### WHAT YOU HAVE TO DO
For this exercise, output the line holding "OML and my team. Thanks" and all subsequent lines of the entries below, unchanged, up to and including the last.

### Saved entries

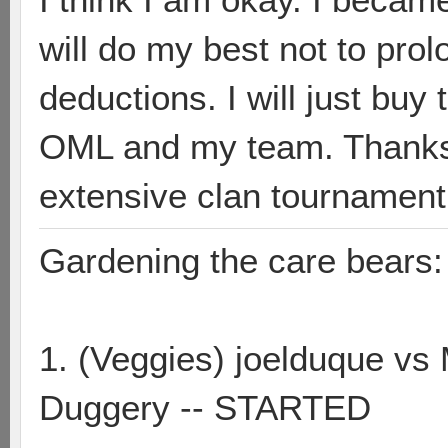
will do my best not to pro
deductions. I will just bu
OML and my team. Thanks 
extensive clan tournament
Gardening the care bears:
1. (Veggies) joelduque vs
Duggery -- STARTED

### EXERCISE RESPONSE
OML and my team. Thanks 
extensive clan tournament
Gardening the care bears:
1. (Veggies) joelduque vs
Duggery -- STARTED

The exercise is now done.